International talk dominated Sunday’s speaker series at FN Platform.
From retail and wholesale expansion to sourcing, industry players debated the reasons for entering overseas markets, and the best ways to do so.
“Our business faces the same challenges in the U.S. as everybody else,” said Rick Darling, president of Li & Fung USA. “It’s now a market share game. There’s slow growth opportunity here. I don’t see that changing a whole lot over the next five to 10 years. And because of that, there is a lot of pressure on how you’re going to grow your business. For the brands you own or license, the idea of putting them in other regions of the world is very attractive from a growth standpoint, but it also is very challenging.”
At an afternoon discussion sponsored by FN Platform and the United Shoe Retailers Association, Darling and other panelists warned young brands about expanding too fast. Speakers described the international terrain as tough to navigate, thanks to local legal rules, language barriers and difficulty in keeping distribution in check.
“As you expand, do it one step at a time. It’s not an overnight process,” Darling said. “Sometimes it’s OK to take the path of least resistance. The world markets are going to grow over the next 20 years. Take your time and determine where and how to position the brand, and make sure you can deliver on time there. Brands are meaningless if you can’t deliver on time.”
No wonder, then, sourcing concerns crept into conversations at a later panel.

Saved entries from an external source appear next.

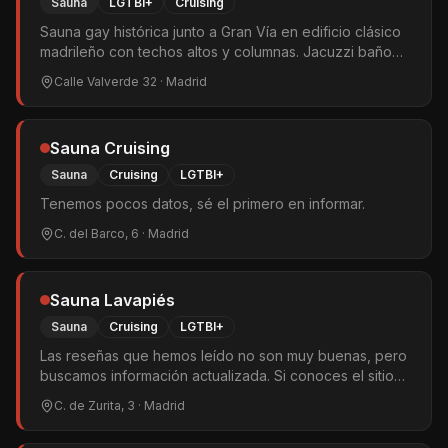
Sauna
LGTBI+
Cruising
Sauna gay histórica junto a Gran Vía en edificio clásico
madrileño con techos altos y columnas. Jacuzzi baño
turco cuarto oscuro y bar. Abierta 24 horas. Mezcla de
Calle Valverde 32
· Madrid
turistas y locales.
Sauna Cruising
Sauna
Cruising
LGTBI+
Tenemos pocos datos, sé el primero en informar.
C. del Barco, 6
· Madrid
Sauna Lavapiés
Sauna
Cruising
LGTBI+
Las reseñas que hemos leído no son muy buenas, pero
buscamos información actualizada. Si conoces el sitio
escríbenos.
C. de Zurita, 3
· Madrid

“What keeps me up at night?” Rick Paterno, president of The Jones Group Inc., rhetorically asked. “Costs, labor, materials, production — those are the things big companies are worrying about. We’ve been chasing cheap labor around the world for decades. We’ve run out of places. China is the place. The industry and suppliers are there. We have to make it work. We’re exploring some other options such as Ethiopia, but China is our No. 1 country and we’re making investments there.”